Beginning Stages 

New theater company offers a forum for local playwrights

Veteran Music Row commercial producer Jim Reyland has been nurturing alternate dreams as a playwright for about 10 years. The author of locally produced stage works such as Stuff (1999) and Shelter (2006) recently founded his own nonprofit theater company, Writer’s Stage, whose broader goal is to serve as a resource for committed Tennessee playwrights looking for an outlet for their as-yet-unproduced work. Reyland’s networking plan will provide writers with feedback, play readings on a regular monthly basis, and, with luck, the hope of drawing interest from other producing organizations, both in Nashville and elsewhere.

But first up for Writer’s Stage is Reyland’s own new musical 21 Baker Road, a bittersweet but magical tale about a family man who’s never quite able to articulate or realize his greater purpose in life, and who must deal with a decidedly ironic twist of fate. Co-written with composer Addison Gore, the show will be presented in its first public staged reading (and singing) at 7:30 p.m. March 1.

“We’ll keep it flowing, like a live radio show,” says Reyland. “The whole idea is to hold the musical up to the light long enough so people can see what we have, so we might instill interest in others to try to help take it to the next level. Local theater producers have been invited, we’ll be handing out response cards for the audience to get some honest feedback, and we’ll have a post-show talk-back session.” 21 Baker Road runs just over two hours, with one intermission. A 3 p.m. dress rehearsal is open to all Belmont students, since the university once again has consented to lend its marvelous theatrical resources to a local producing group.

Reyland has gathered an interesting mix of professional singers and actors, along with students from Belmont’s ever-active musical theater program, to help give his work its first breath of stage life. Among the cast are John Warren, Sara Schoch and Lisa Gillespie—all gifted veterans of Boiler Room Theatre musicals—plus younger aspirants like Audrey Filson, Zach Pinell and Patrick Shaw. Barry Scott directs.

“It’s a story about people who lead lives of quiet desperation,” says Gore, who spent 30 years as a commercial airline pilot before getting back to music in a serious way. “This is a show about real-life stuff that people go through, and for which there isn’t necessarily a solution.”

Adds Reyland, “It’s also about finding the balance in one’s life, between work and family.”

The players will sing the entire score of the show accompanied by fully orchestrated tracks.
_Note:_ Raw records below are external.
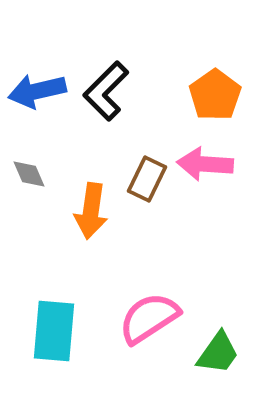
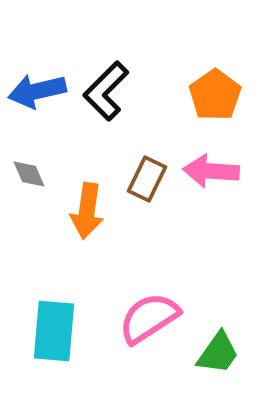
pink arrow: moved 6 px right, 7 px down
orange arrow: moved 4 px left
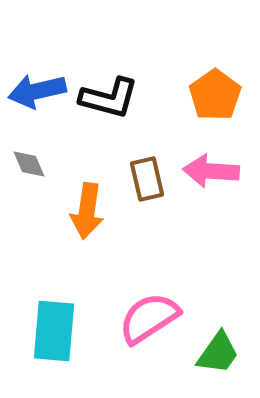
black L-shape: moved 3 px right, 7 px down; rotated 120 degrees counterclockwise
gray diamond: moved 10 px up
brown rectangle: rotated 39 degrees counterclockwise
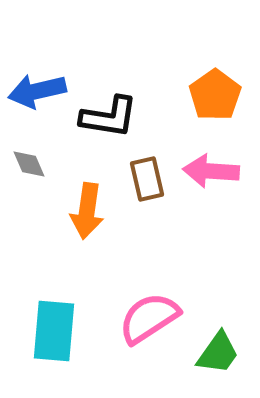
black L-shape: moved 19 px down; rotated 6 degrees counterclockwise
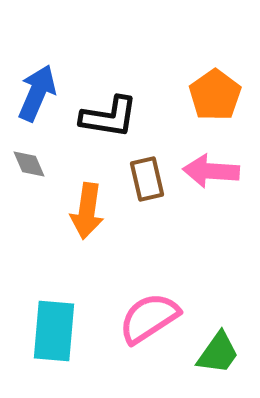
blue arrow: moved 2 px down; rotated 126 degrees clockwise
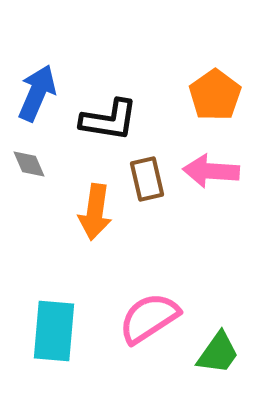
black L-shape: moved 3 px down
orange arrow: moved 8 px right, 1 px down
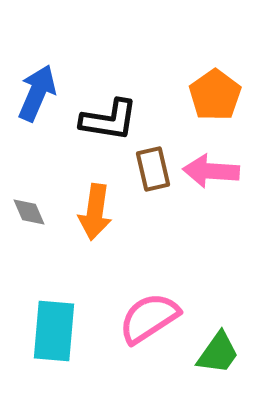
gray diamond: moved 48 px down
brown rectangle: moved 6 px right, 10 px up
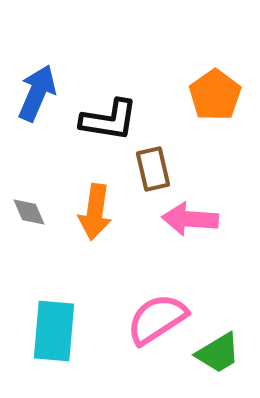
pink arrow: moved 21 px left, 48 px down
pink semicircle: moved 8 px right, 1 px down
green trapezoid: rotated 24 degrees clockwise
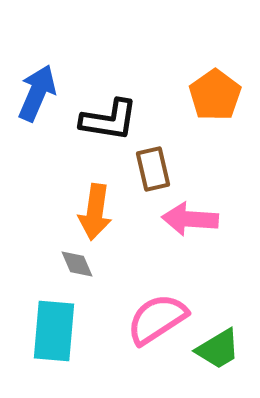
gray diamond: moved 48 px right, 52 px down
green trapezoid: moved 4 px up
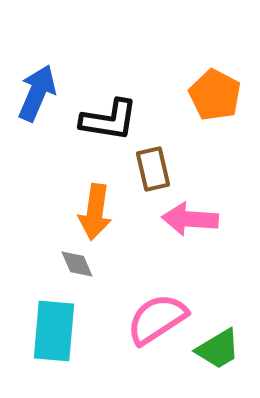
orange pentagon: rotated 9 degrees counterclockwise
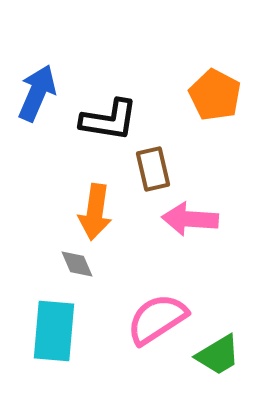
green trapezoid: moved 6 px down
The music is bright, contemporary and pop-flavored, balancing whimsy with poignance. Also appearing onstage is Dove Award nominee David McMullan, who lends his talents as a solo trumpeter, the only live instrumentation in this staging.

“As with any staged reading, we’re looking to find the spine of the piece,” says Scott. “We’re joining the book with the music onstage for the first time, in order to take it to the next level, to see how it can be further envisioned. It’s an exciting process.”

While its subject matter is decidedly different, Scott likens the Reyland/Gore piece structurally to the musical Little Shop of Horrors. “They’re both unlikely stories, with zany comedy, plus songs that really grab you.”

Tickets for 21 Baker Road are on sale at the door and through the Belmont University ticket office at 460-8500.

Southern satire

Dane Dakota’s Who Loves Judas? is, for a good while, one of the finest pieces of original stage writing produced in this town in recent history. The author’s setup and action appear to be inspired by the satire of Jules Feiffer (Little Murders), but his portrayal of the clash of staid, older mind-sets vs. younger subversives is fresh and wholly his own, filled with contemporary social ideas and often wildly funny. A Nashville bank executive (Caroline Davis) invites her boss (Dave Thoreson) and his wife (Linda Speir) to dinner in order to push along a coming promotion. Her offbeat photographer/artist husband (Michael Roark) challenges the conventional ways of the guests in outrageous fashion, while drop-in friend Katrina (Cynthia Williams) adds to the shock value with her tales of life as a hooker and drug addict. Chris Basso appears as the biblical Judas, shadowing all the players with a video camera. It’s kooky stuff, but also very smart and resonant. Director Melissa Bedinger Hade prods her ensemble into some specific performances in which everyone shines. Act 2, alas, only partially extends the core story, then heads into some frustrating character explorations. It’s definitely worth a look, though. Who Loves Judas? runs through March 1 at Darkhorse Theater.